» **Work instructions**:
Your task is to repeat exactly the lines from the one with "議会報告 (442, 104)" through the end of the records, both included; please leave the pictures out.

Dataset records Block Start

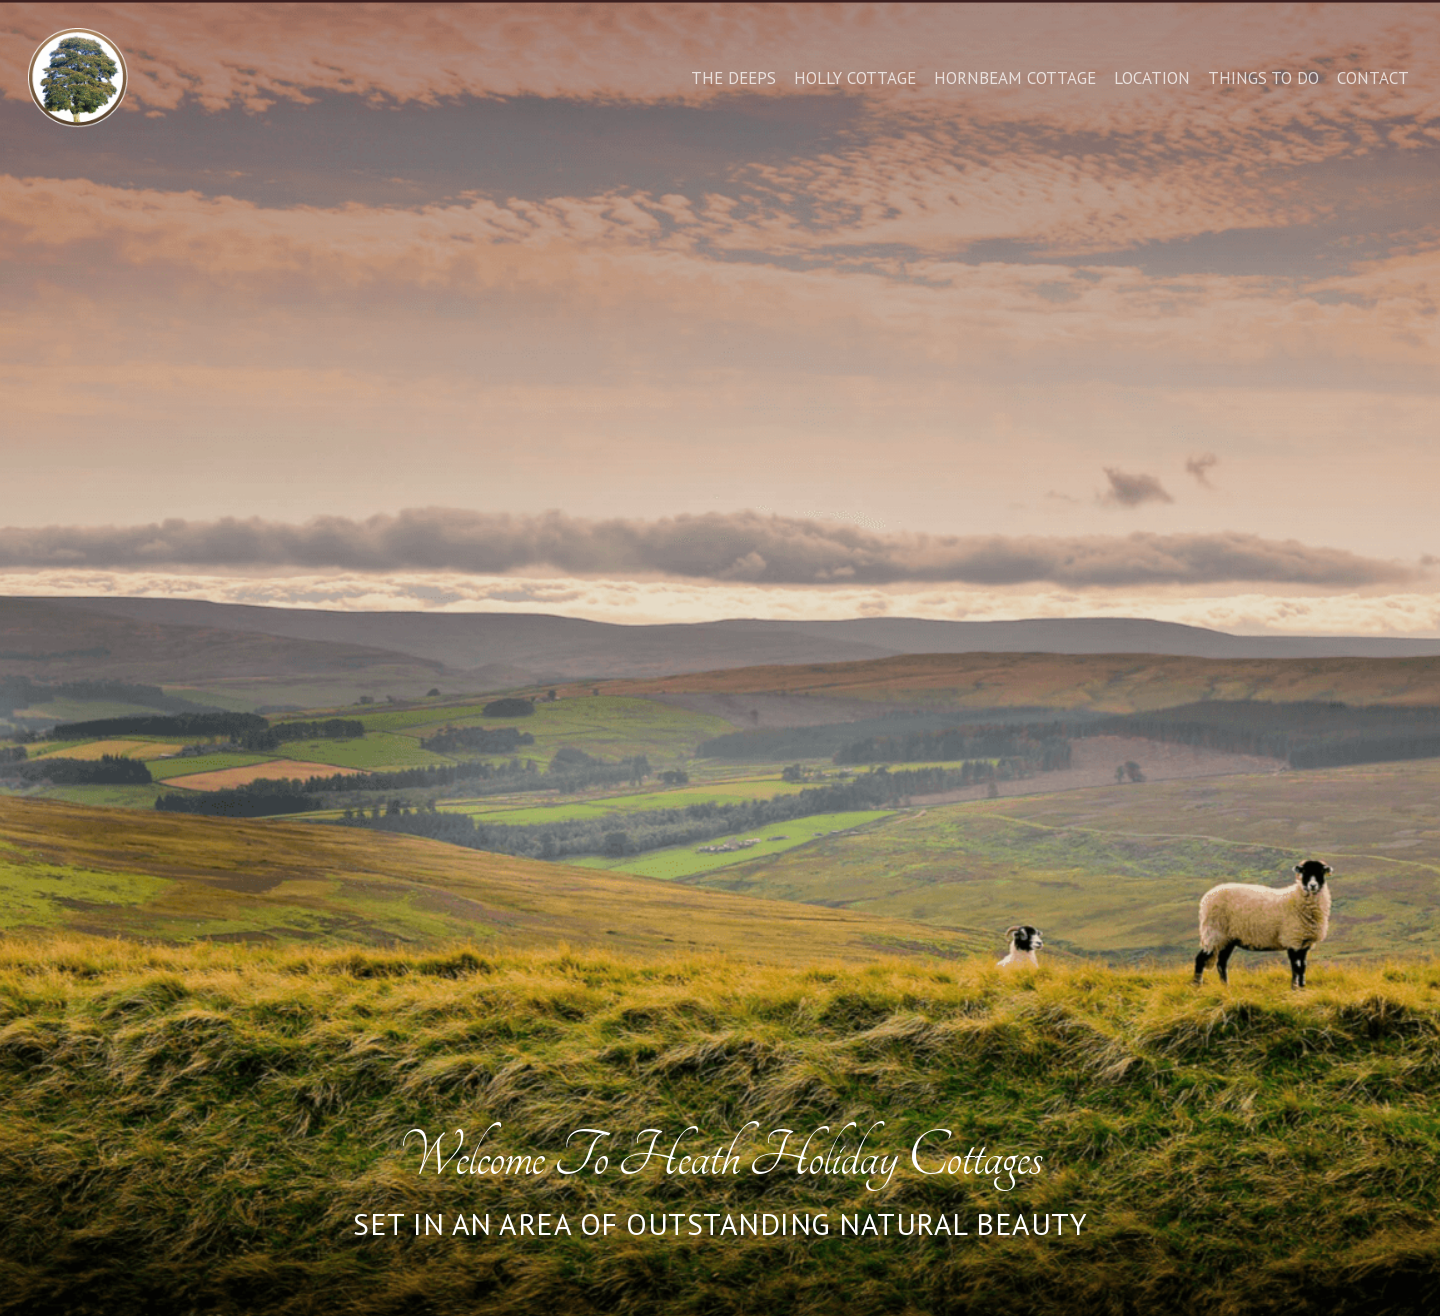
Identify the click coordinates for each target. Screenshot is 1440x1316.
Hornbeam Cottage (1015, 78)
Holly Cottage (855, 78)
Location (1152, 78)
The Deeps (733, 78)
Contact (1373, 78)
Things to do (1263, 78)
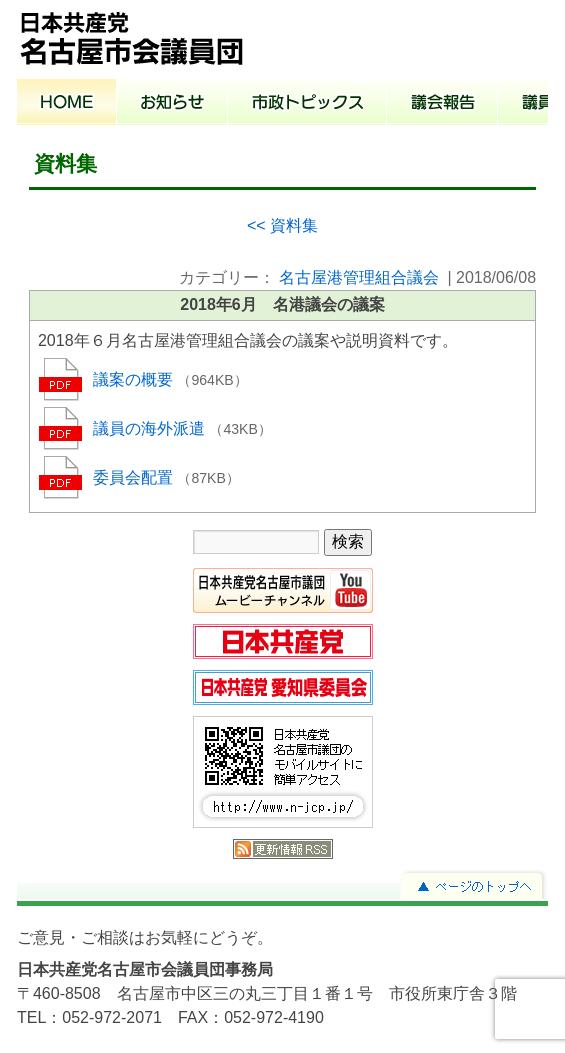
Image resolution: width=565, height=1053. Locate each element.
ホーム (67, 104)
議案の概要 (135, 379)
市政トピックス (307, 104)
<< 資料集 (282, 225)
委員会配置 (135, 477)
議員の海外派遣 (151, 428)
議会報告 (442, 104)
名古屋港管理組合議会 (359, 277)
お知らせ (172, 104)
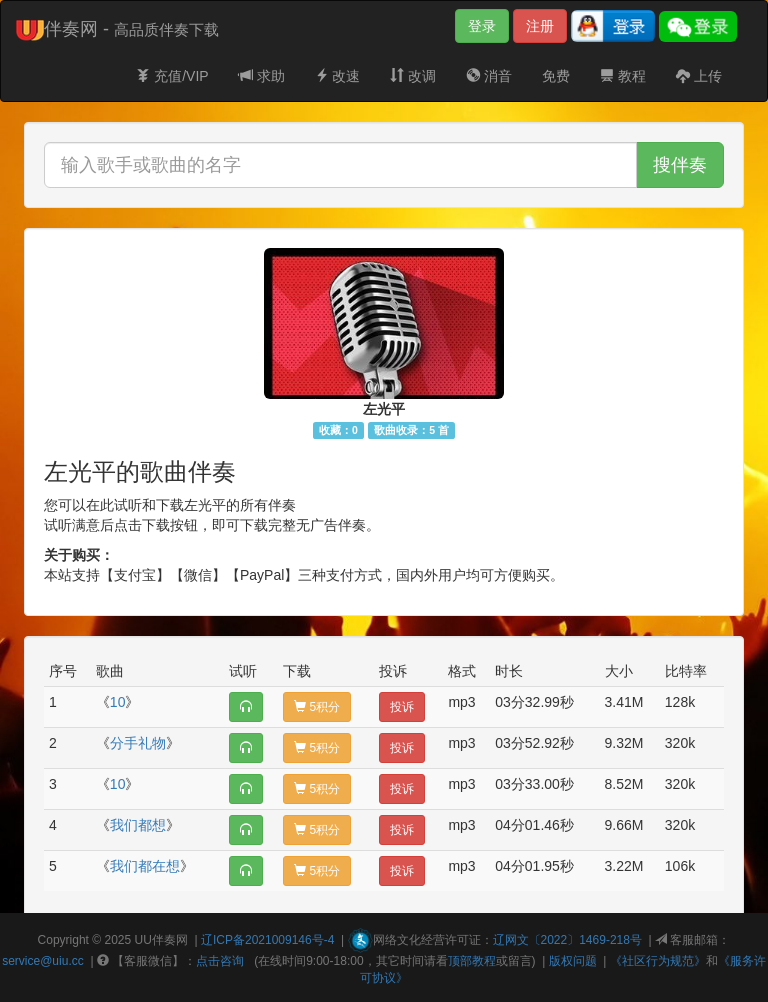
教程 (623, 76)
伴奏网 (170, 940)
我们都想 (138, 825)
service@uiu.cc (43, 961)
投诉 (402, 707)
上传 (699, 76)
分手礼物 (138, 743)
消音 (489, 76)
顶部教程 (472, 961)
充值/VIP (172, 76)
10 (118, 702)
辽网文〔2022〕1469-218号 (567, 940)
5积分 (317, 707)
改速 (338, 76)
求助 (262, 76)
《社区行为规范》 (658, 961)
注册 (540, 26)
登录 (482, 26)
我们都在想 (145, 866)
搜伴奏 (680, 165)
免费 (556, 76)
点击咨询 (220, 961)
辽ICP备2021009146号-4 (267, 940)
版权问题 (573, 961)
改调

Dataset records Block End

» **Worked solution**:
議会報告 (442, 104)
名古屋港管理組合議会 (359, 277)
お知らせ (172, 104)
教程 (623, 76)
伴奏网 (170, 940)
我们都想 (138, 825)
service@uiu.cc (43, 961)
投诉 (402, 707)
上传 (699, 76)
分手礼物 (138, 743)
消音 (489, 76)
顶部教程 (472, 961)
充值/VIP (172, 76)
10 (118, 702)
辽网文〔2022〕1469-218号 (567, 940)
5积分 (317, 707)
改速 (338, 76)
求助 (262, 76)
《社区行为规范》 (658, 961)
注册 (540, 26)
登录 (482, 26)
我们都在想 (145, 866)
搜伴奏 (680, 165)
免费 (556, 76)
点击咨询 (220, 961)
辽ICP备2021009146号-4 (267, 940)
版权问题 (573, 961)
改调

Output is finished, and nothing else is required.